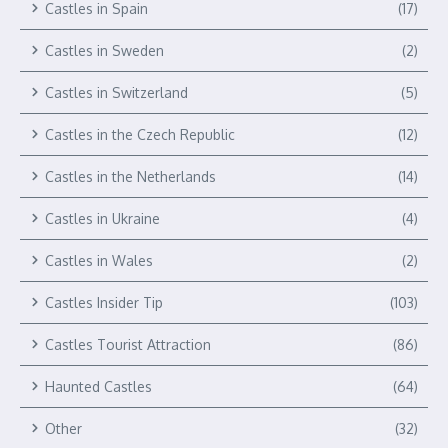
Castles in Spain
(17)
Castles in Sweden
(2)
Castles in Switzerland
(5)
Castles in the Czech Republic
(12)
Castles in the Netherlands
(14)
Castles in Ukraine
(4)
Castles in Wales
(2)
Castles Insider Tip
(103)
Castles Tourist Attraction
(86)
Haunted Castles
(64)
Other
(32)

# # #

## INSTRUCTIONS TO FOLLOW:
Using the material above, work out how many lines hold the word "Castles". Reply with that number alone.

## ANSWER SECTION:
10